Scale ecom indexing throughput

TODO(oliver): More detail. Contact @Oliver Lade and/or @Raynor Chavez for support.

Background

Ecom API handles customers’ document write requests via an async queue. They can write as much as they like to the queue, but the speed at which the messages on the queue are processed is a function of the scaling of both the queue trigger (the resource that takes messages off the queue and invokes the indexer Lambda function with them) and the index data plane itself.

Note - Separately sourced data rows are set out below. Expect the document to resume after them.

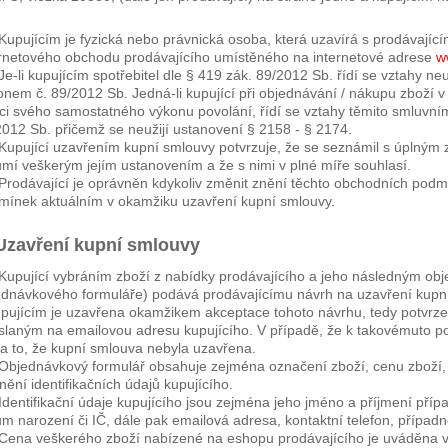
Kupujícím je fyzická nebo právnická osoba, která uzavírá s prodávajíc
ernetového obchodu prodávajícího umístěného na internetové adrese
w
Je-li kupujícím spotřebitel dle § 419 zák. 89/2012 Sb. řídí se vztahy
nem č. 89/2012 Sb. Jedná-li kupující při objednávání / nákupu zboží v
ci svého samostatného výkonu povolání, řídí se vztahy těmito smluv
2012 Sb. přičemž se neužijí ustanovení § 2158 - § 2174.
Kupující uzavřením kupní smlouvy potvrzuje, že se seznámil s úplným
umí veškerým jejím ustanovením a že s nimi v plné míře souhlasí.
Prodávající je oprávněn kdykoliv změnit znění těchto obchodních podm
mínek aktuálním v okamžiku uzavření kupní smlouvy.
 Uzavření kupní smlouvy
Kupující vybráním zboží z nabídky prodávajícího a jeho následným obj
ednávkového formuláře) podává prodávajícímu návrh na uzavření kupn
upujícím je uzavřena okamžikem akceptace tohoto návrhu, tedy potvrze
slaným na emailovou adresu kupujícího. V případě, že k takovémuto po
za to, že kupní smlouva nebyla uzavřena.
Objednávkový formulář obsahuje zejména označení zboží, cenu zboží, 
nění identifikačních údajů kupujícího.
Identifikační údaje kupujícího jsou zejména jeho jméno a příjmení přípa
m narození či IČ, dále pak emailová adresa, kontaktní telefon, případ
Cena veškerého zboží nabízené na eshopu prodávajícího je uváděna v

By default the ecom indexer scaling is relatively conservative to ensure large writes to new indexes don’t immediately overwhelm the index and provide a bad experience and first impression. If more aggressive scaling is desired, it’s a manual process to find a good balance between cost and throughput. In the future, once the data plane supports autoscaling, we can possibly even remove the throughput throttling altogether.

Process

TL;DR: Find the index’s SQS queue’s trigger under the prod-EcomIndexerFunction Lambda, Configuration > Triggers. Select it via radio button, click edit, and increase the maximum concurrency. This will be the number of indexer lambda functions running in parallel to process the queue.

Each lambda takes 10 jobs, which could be anywhere from 10 to 10,000 docs depending on how many docs the customer sends per ecom API request.

Increase in relatively small steps (e.g. double, not like 5-10x) and monitor the throughput of the data plane (per-index dashboard). A common bottleneck when scaling out is Vespa API nodes, which may need to be scaled out manually to support greater indexer throughput.

If the scaling out is temporary to process a large backlog, remember to reduce the trigger’s max concurrency when scaling in the data plane infra.